SAN DIEGO COUNTY, Calif. — The Salton Sea, located about 120 miles east of San Diego, is the largest inland body of water in the state of California.
But even on a sunny afternoon, you won’t see it packed with boats or people lounging on the beach. This area has been declining for decades, but there is hope for the future.
Eight thousand feet below the Salton Sea is a chemical that some call “white gold”.
The area wasn’t always this depressed. Back in the 1950s, the Salton Sea was a playground for the rich and famous. The future here seemed bright. Even decades later, it wasn’t nearly this bad.
“All of Main Street was full of businesses…everybody was working,” said Javier Amezcua.
He grew up near the Salton Sea, in the city of Calipatria. Now, he's Calipatria's mayor.
It hurts his heart to see the once thriving area filled with boarded up businesses and dealing with high unemployment. And making a bad situation worse, many of the town's residents suffer from breathing issues.
“Allergies are very high in this area. Asthma, bronchitis, a lot of different pulmonary ailments.”
Agricultural runoff, including pesticides and fertilizer, eventually turned the Salton Sea into an environmental disaster.
And as the water evaporates, it exposes a toxic silt that is picked up by wind - spreading the poison into nearby towns. It's hit places like Calipatria hard. But now, for the first time in a long time, there is hope.
Under the Salton Sea is one of the largest lithium deposits in the world.
“This is going to be a game changer,” said Jim Turner, COO of Controlled Thermal Resources.
Scientists have always known that there was lithium under the Salton Sea, but no one really cared because it wasn't worth it financially for companies to extract it.
But Tesla, and its lightweight lithium battery powered cars, changed everything. Now several automobile makers want lithium for their batteries.
“One of the things you really need for an electric vehicle is no weight,” Turner said. “You want to get rid of weight. That helps the battery last longer, accelerate faster, etc.”

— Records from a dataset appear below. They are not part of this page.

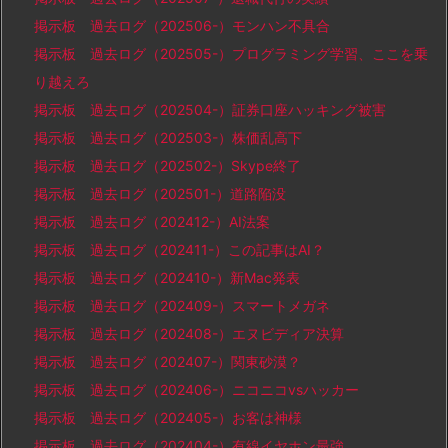
掲示板 過去ログ（202506-）モンハン不具合
掲示板 過去ログ（202505-）プログラミング学習、ここを乗
り越えろ
掲示板 過去ログ（202504-）証券口座ハッキング被害
掲示板 過去ログ（202503-）株価乱高下
掲示板 過去ログ（202502-）Skype終了
掲示板 過去ログ（202501-）道路陥没
掲示板 過去ログ（202412-）AI法案
掲示板 過去ログ（202411-）この記事はAI？
掲示板 過去ログ（202410-）新Mac発表
掲示板 過去ログ（202409-）スマートメガネ
掲示板 過去ログ（202408-）エヌビディア決算
掲示板 過去ログ（202407-）関東砂漠？
掲示板 過去ログ（202406-）ニコニコvsハッカー
掲示板 過去ログ（202405-）お客は神様
掲示板 過去ログ（202404-）有線イヤホン最強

So now the race is now on to mine the lithium under the Salton Sea. The California Energy commission estimates the Salton Sea could produce 600,000 tons of lithium a year. That's far more than the current world demand. And it could be worth $7.2 billion.
“This is going to probably be the single largest area that produces lithium compound for batteries in the entire world,” Turner said.

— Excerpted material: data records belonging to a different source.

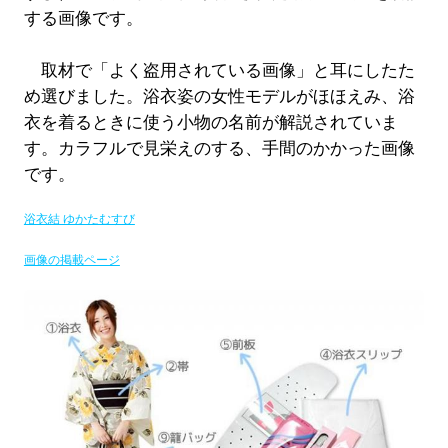
する画像です。
取材で「よく盗用されている画像」と耳にしたた
め選びました。浴衣姿の女性モデルがほほえみ、浴
衣を着るときに使う小物の名前が解説されていま
す。カラフルで見栄えのする、手間のかかった画像
です。
浴衣結 ゆかたむすび
画像の掲載ページ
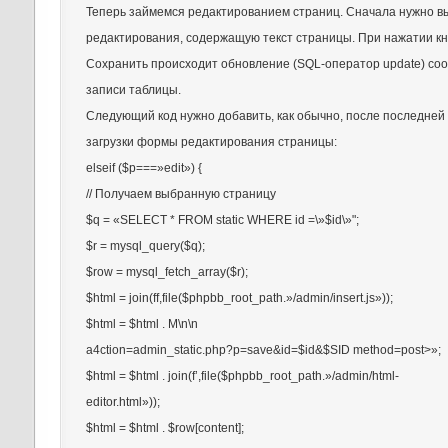
Теперь займемся редактированием страниц. Сначала нужно в
редактирования, содержащую текст страницы. При нажатии к
Сохранить происходит обновление (SQL-оператор update) со
записи таблицы.
Следующий код нужно добавить, как обычно, после последней 
загрузки формы редактирования страницы:
elseif ($p===»edit») {
// Получаем выбранную страницу
$q = «SELECT * FROM static WHERE id =\»$id\»";
$r = mysql_query($q);
$row = mysql_fetch_array($r);
$html = join(ff,file($phpbb_root_path.»/admin/insert.js»));
$html = $html . M\n\n
a4ction=admin_static.php?p=save&id=$id&$SID method=post>»;
$html = $html . join(f’,file($phpbb_root_path.»/admin/html-
editor.html»));
$html = $html . $row[content];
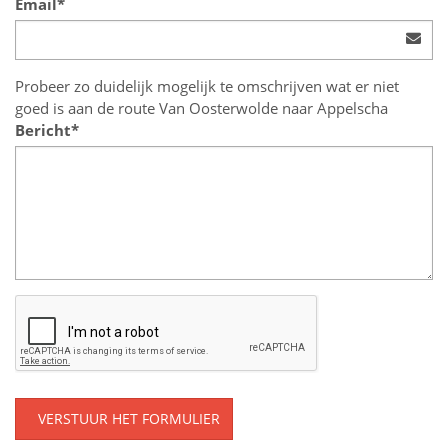
Email*
Probeer zo duidelijk mogelijk te omschrijven wat er niet
goed is aan de route Van Oosterwolde naar Appelscha
Bericht*
VERSTUUR HET FORMULIER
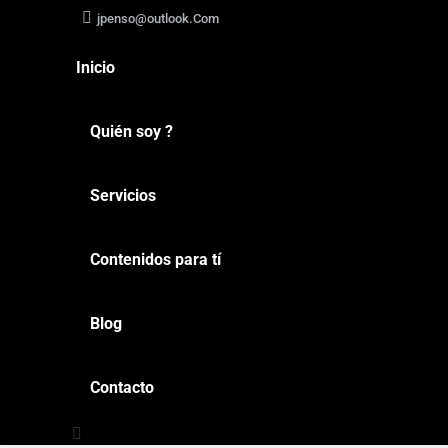
jpenso@outlook.Com
Inicio
Quién soy ?
Servicios
Contenidos para tí
Blog
Contacto
Buscar:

His company’s $500 million project includes drilling a well 8,000 feet down where the lithium is found in superheated saltwater that can reach 700 degrees inside ancient geothermal reservoirs.
Steam from that hot water will provide another benefit, clean energy to power the lithium mining.
“The electricity we need to produce the lithium will be our renewable electricity. The steam that we need, of that heat source, will be geothermal produced steam so there's not emissions with that and so our lithium is truly green lithium.”
Turner also points out that as his company, and others, build their power plants and mining operations, they will be covering the area's toxic dirt, preventing it from blowing away.
And we're not talking decades from now, but only a year or two. General Motors needs lithium fast as it plans for 30 fully electric models by 2025.
And that also means hundreds of new, well-paying jobs, and Jim says more than 95% of them will go to people living in the area.
“We'll train people to be operators, to operate,” he said. “We'll train maintenance folks to be able to do the maintenance necessary... or we'll hire companies like PMC which is doing this work to the side. They're local.”
Imperial County currently has the highest unemployment rate in California, but those new jobs - bringing in new money - could finally mean a new future in places like Calipatria.
“New businesses, restaurants, we're hoping more shopping centers,” said Mayor Amezcua. “That's definitely what we're looking ahead for and hoping that will come to fruition.”
Mayor Amezcua has reason for optimism. Property taxes from companies with geothermal power plants already up and running along the Salton Sea have funded new schools in his city with state of art facilities.
Now he's hoping lithium will continue to power his city forward.
“I love this city. I went away to college, came back, so I want it to be the best. I want it to be better than when I was here, for sure.”